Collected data
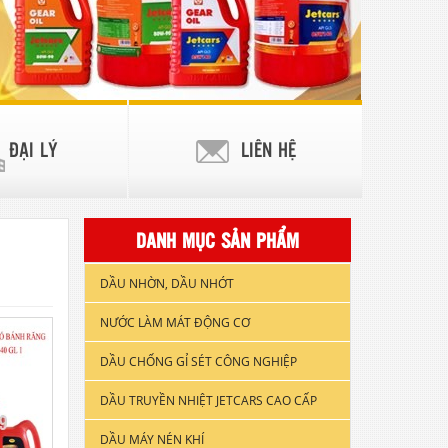
ĐẠI LÝ
LIÊN HỆ
DANH MỤC SẢN PHẨM
DẦU NHỜN, DẦU NHỚT
NƯỚC LÀM MÁT ĐỘNG CƠ
DẦU NHỚT XE GẮN MÁY
DẦU CHỐNG GỈ SÉT CÔNG NGHIỆP
DẦU ĐỘNG CƠ XE TẢI & TÀU
THUYỀN
DẦU TRUYỀN NHIỆT JETCARS CAO CẤP
DẦU NHỚT CÔNG NGHIỆP
DẦU MÁY NÉN KHÍ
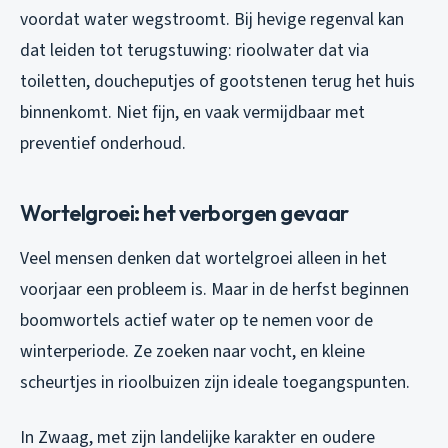
voordat water wegstroomt. Bij hevige regenval kan
dat leiden tot terugstuwing: rioolwater dat via
toiletten, doucheputjes of gootstenen terug het huis
binnenkomt. Niet fijn, en vaak vermijdbaar met
preventief onderhoud.
Wortelgroei: het verborgen gevaar
Veel mensen denken dat wortelgroei alleen in het
voorjaar een probleem is. Maar in de herfst beginnen
boomwortels actief water op te nemen voor de
winterperiode. Ze zoeken naar vocht, en kleine
scheurtjes in rioolbuizen zijn ideale toegangspunten.
In Zwaag, met zijn landelijke karakter en oudere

**GOAL OF THE EXERCISE**
Transcribe each entry above exactly, apart from the pictures.

**OUTPUT**
ĐẠI LÝ
LIÊN HỆ
DANH MỤC SẢN PHẨM
DẦU NHỜN, DẦU NHỚT
NƯỚC LÀM MÁT ĐỘNG CƠ
DẦU NHỚT XE GẮN MÁY
DẦU CHỐNG GỈ SÉT CÔNG NGHIỆP
DẦU ĐỘNG CƠ XE TẢI & TÀU
THUYỀN
DẦU TRUYỀN NHIỆT JETCARS CAO CẤP
DẦU NHỚT CÔNG NGHIỆP
DẦU MÁY NÉN KHÍ
voordat water wegstroomt. Bij hevige regenval kan
dat leiden tot terugstuwing: rioolwater dat via
toiletten, doucheputjes of gootstenen terug het huis
binnenkomt. Niet fijn, en vaak vermijdbaar met
preventief onderhoud.
Wortelgroei: het verborgen gevaar
Veel mensen denken dat wortelgroei alleen in het
voorjaar een probleem is. Maar in de herfst beginnen
boomwortels actief water op te nemen voor de
winterperiode. Ze zoeken naar vocht, en kleine
scheurtjes in rioolbuizen zijn ideale toegangspunten.
In Zwaag, met zijn landelijke karakter en oudere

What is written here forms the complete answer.